You may truly want to please God, but you are paralyzed by trying to determine what God really wants you to do. Many of us—rather than making a decision—are stuck in paralysis by analysis. We want all the answers before we begin, and we want God’s clear will to be evident.
God doesn’t always show you what He wants you to do, nor does He give you all the answers in advance. Many times, He wants you to step out in faith, and go forward. If you notice in Matthew 14:28-29, Jesus didn’t initiate Peter’s walk on the water, Peter did. He asked to come to the Lord on the water. When Jesus said “Come,” he stepped out and walked on the water. He sank when the fear of the elements (wind and water) became greater than his faith in the Creator of the elements—Jesus.

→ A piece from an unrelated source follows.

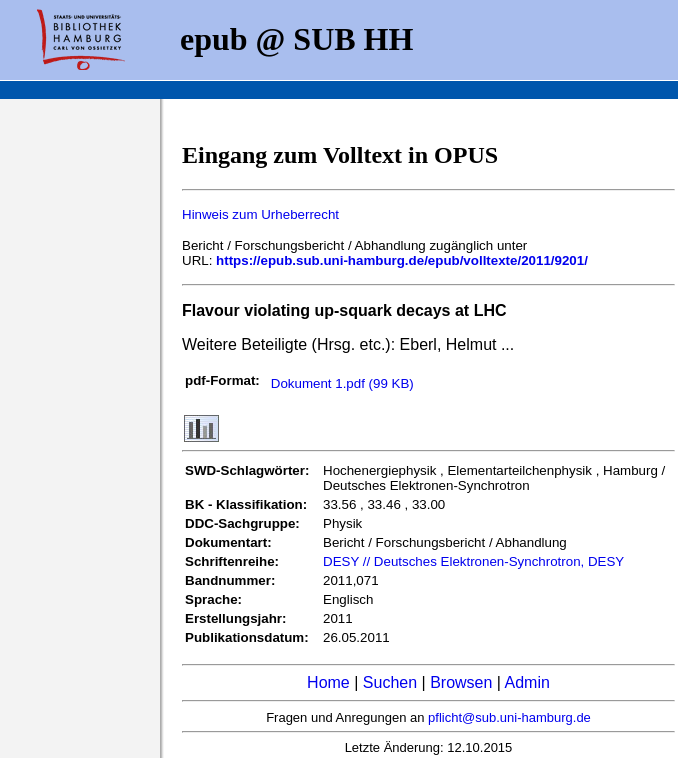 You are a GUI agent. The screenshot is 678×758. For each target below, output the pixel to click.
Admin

Your whole life may have been leading to the next step you now face. All your efforts, prayers, and experiences have led you to this point. But is it in the Lord’s will?
Here is a quick guide for those tough decisions:
Does your life align with scriptural principles? If your life is out of sync with the Word of God, your ability to discern God’s will will be out of balance.
Pray about it. Nothing takes the place of going to the Lord and asking Him to guide your steps as you venture forward.
Get wise and godly counsel. Talk to others who have taken similar steps, get their feedback. Those who have sought the Lord for guidance—for direction in their lives—are the best sources.
Make an informed decision based on the Biblical principles, prayer, and wise counsel.
Take that next step!
Follow the principle of the Four P’s: Pray, Plan, Prepare, Proceed.
When you reach this point, you’ve done all you can—step out in faith. Psalm 37:23-24 says,
“The steps of a good man are ordered by the Lord: and he delighteth in his way. Though he fall, he shall not be utterly cast down: for the Lord upholdeth him with his hand.”
Have courage and faith to take that next step.
Don’t be distracted by the boisterous conditions around you.
The Almighty God is mindful of you, and that same hand that spread over seventy sextillion planets into place is the same hand that upholds you!